___ Data for analysis
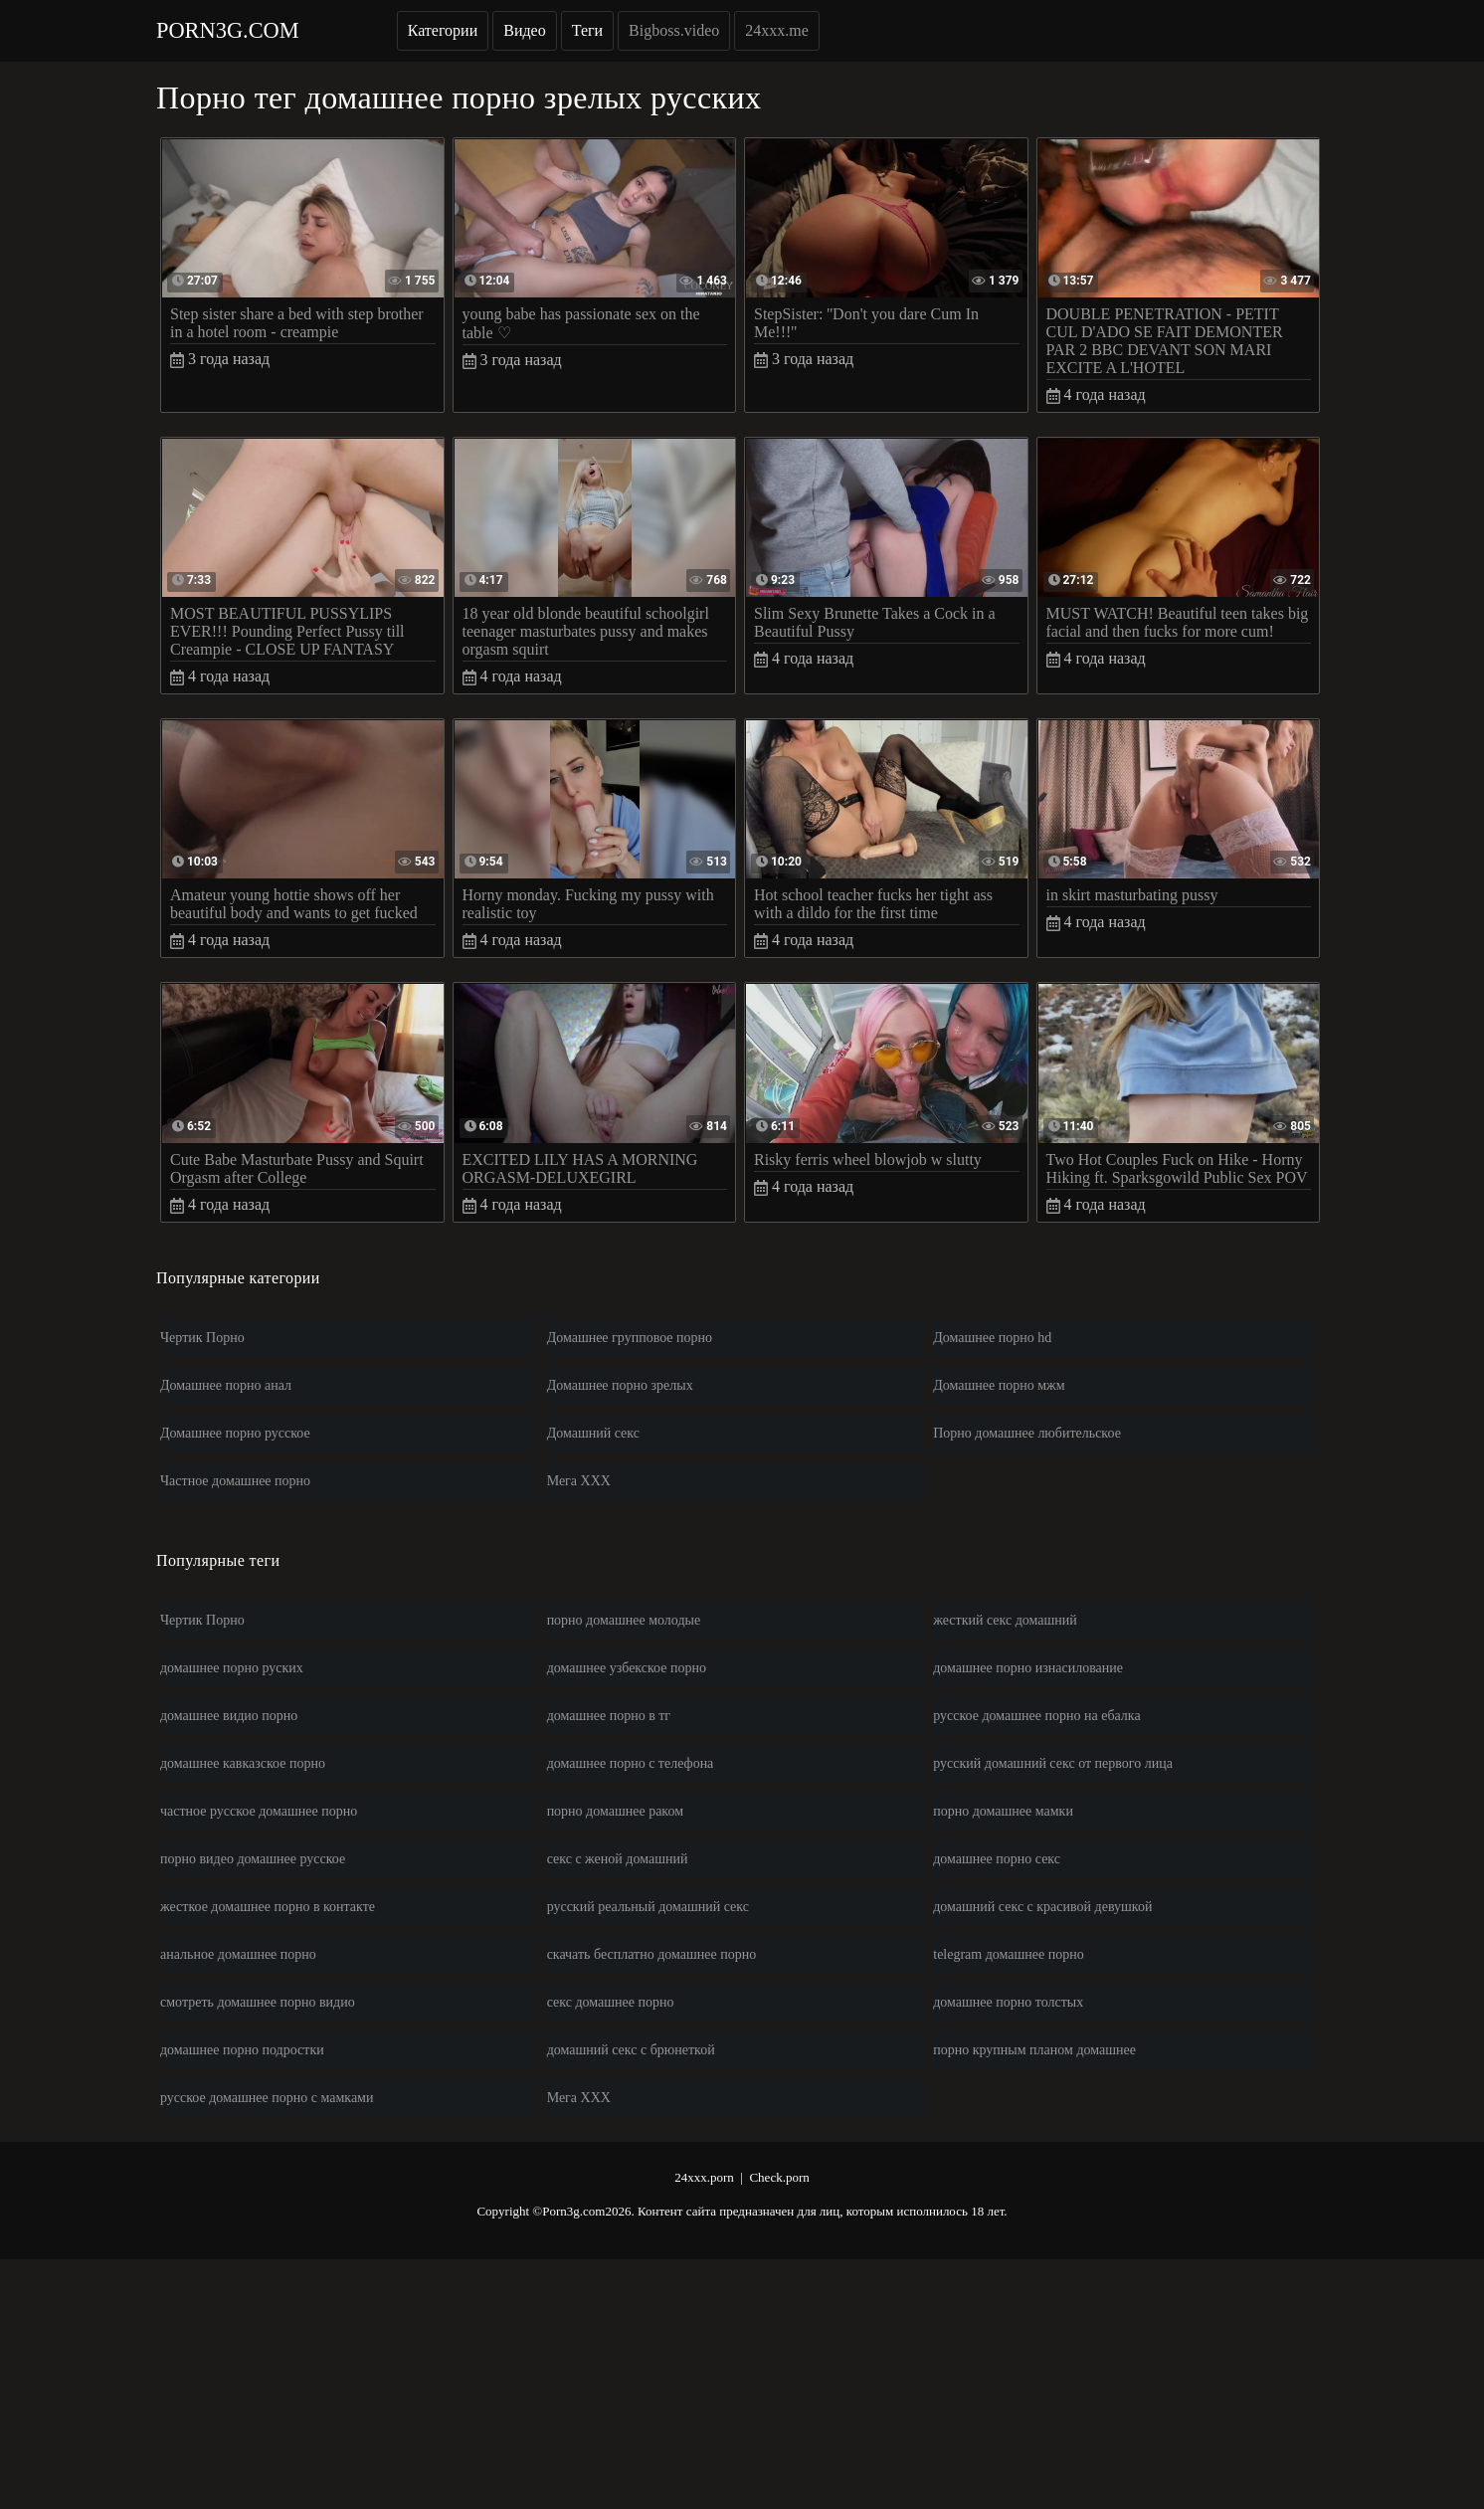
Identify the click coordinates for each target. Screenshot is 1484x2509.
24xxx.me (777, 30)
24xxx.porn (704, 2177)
______
___ Data for analysis
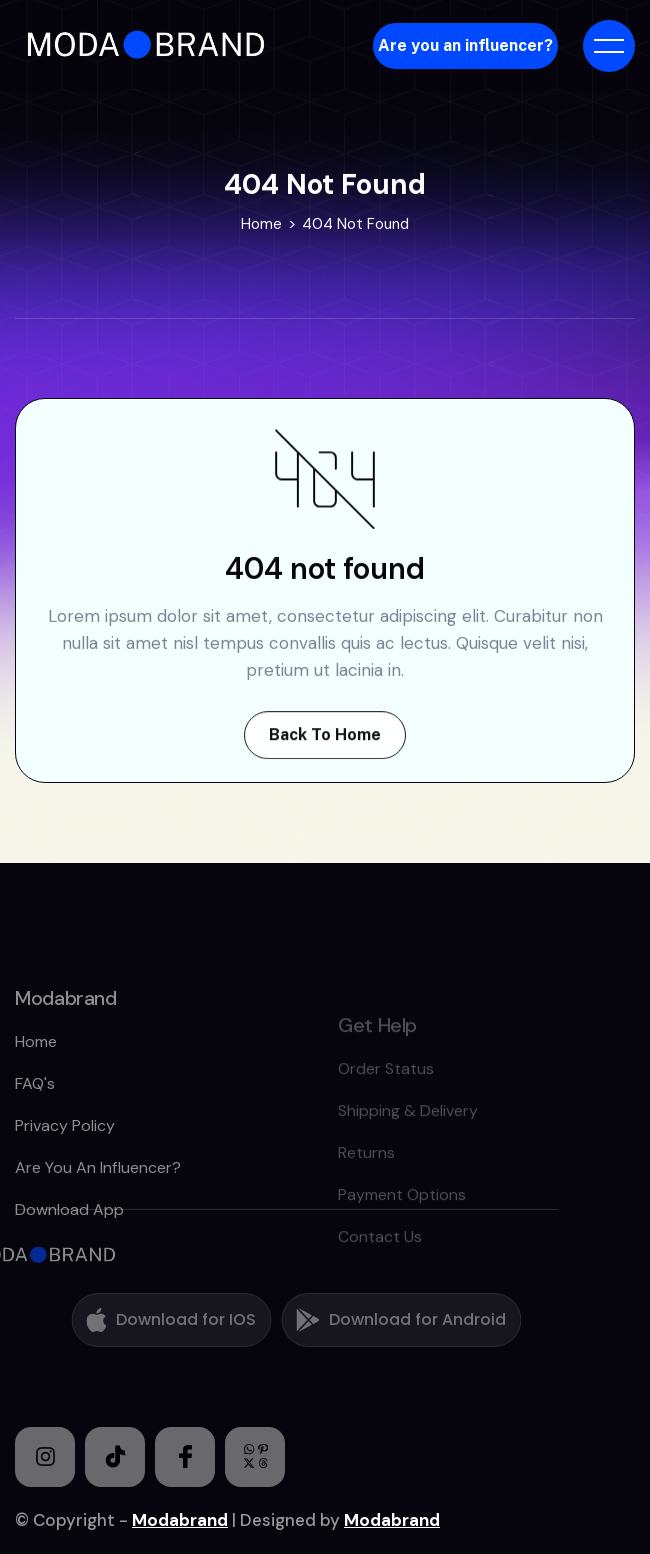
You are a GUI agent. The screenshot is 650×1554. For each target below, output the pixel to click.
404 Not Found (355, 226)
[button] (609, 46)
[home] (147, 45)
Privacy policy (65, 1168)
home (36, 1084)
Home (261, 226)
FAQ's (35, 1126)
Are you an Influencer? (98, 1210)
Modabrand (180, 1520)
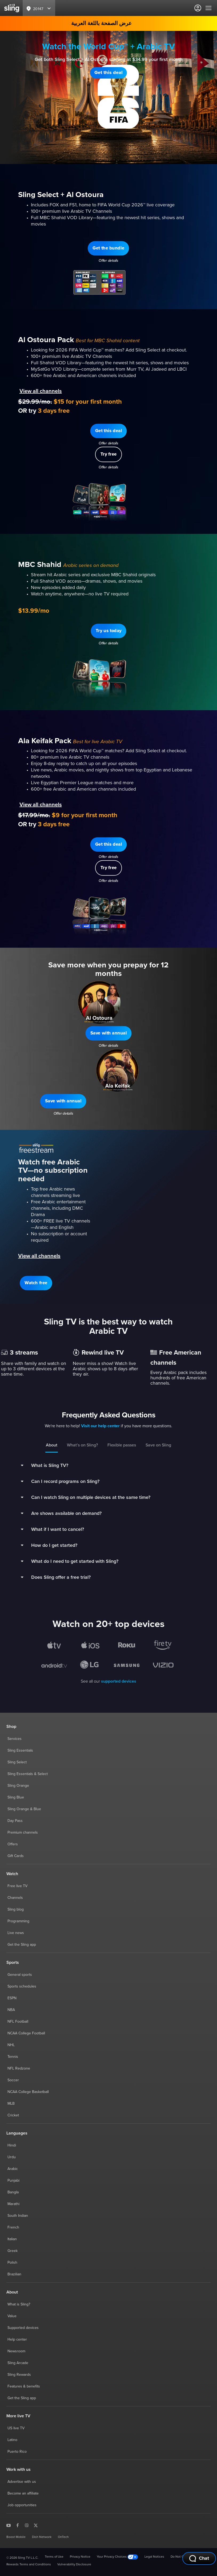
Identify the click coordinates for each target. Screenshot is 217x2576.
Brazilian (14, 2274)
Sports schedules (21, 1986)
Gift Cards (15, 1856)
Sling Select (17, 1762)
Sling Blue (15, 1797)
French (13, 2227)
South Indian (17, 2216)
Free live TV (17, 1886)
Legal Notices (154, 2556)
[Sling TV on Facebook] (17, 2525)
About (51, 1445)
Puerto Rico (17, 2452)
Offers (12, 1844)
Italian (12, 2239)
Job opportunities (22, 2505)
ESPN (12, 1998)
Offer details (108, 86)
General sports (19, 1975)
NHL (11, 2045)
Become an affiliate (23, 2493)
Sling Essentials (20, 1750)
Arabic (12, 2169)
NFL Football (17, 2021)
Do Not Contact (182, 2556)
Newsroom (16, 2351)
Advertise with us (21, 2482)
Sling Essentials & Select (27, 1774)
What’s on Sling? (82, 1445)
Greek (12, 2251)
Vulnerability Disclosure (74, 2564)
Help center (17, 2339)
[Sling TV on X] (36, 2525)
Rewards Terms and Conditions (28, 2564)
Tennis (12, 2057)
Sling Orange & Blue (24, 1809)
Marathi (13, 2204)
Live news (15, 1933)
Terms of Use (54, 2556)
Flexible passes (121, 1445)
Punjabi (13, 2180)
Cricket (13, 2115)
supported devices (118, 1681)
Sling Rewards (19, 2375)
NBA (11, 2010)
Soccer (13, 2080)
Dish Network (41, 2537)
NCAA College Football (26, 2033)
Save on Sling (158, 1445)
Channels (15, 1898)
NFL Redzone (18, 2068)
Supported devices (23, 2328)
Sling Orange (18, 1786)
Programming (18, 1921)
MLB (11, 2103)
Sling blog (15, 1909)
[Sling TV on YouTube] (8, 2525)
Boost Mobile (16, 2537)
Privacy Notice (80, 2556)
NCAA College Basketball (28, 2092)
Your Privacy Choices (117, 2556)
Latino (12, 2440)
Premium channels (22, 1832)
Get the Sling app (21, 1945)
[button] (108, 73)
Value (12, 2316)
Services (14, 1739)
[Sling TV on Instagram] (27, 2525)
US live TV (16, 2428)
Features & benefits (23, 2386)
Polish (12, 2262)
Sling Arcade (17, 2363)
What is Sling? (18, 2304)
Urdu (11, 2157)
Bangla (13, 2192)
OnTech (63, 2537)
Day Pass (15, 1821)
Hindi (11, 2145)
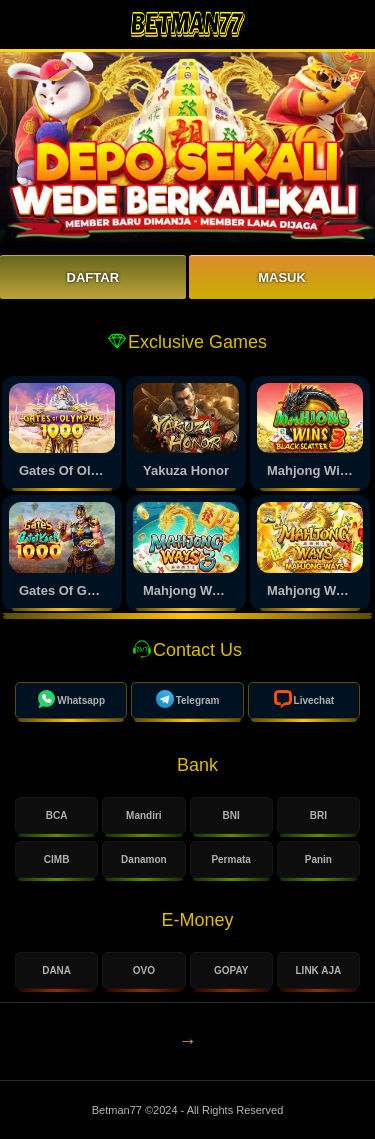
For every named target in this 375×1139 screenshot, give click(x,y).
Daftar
______
- [Required work]
Please give an exact copy of the entries above, from the line with "Sling Select (17, 1762)" down to the line with "Arabic (12, 2169)", inclusive, and nothing else.

- [Written response]
Sling Select (17, 1762)
Sling Blue (15, 1797)
French (13, 2227)
South Indian (17, 2216)
Free live TV (17, 1886)
Legal Notices (154, 2556)
[Sling TV on Facebook] (17, 2525)
About (51, 1445)
Puerto Rico (17, 2452)
Offers (12, 1844)
Italian (12, 2239)
Job opportunities (22, 2505)
ESPN (12, 1998)
Offer details (108, 86)
General sports (19, 1975)
NHL (11, 2045)
Become an affiliate (23, 2493)
Sling Essentials (20, 1750)
Arabic (12, 2169)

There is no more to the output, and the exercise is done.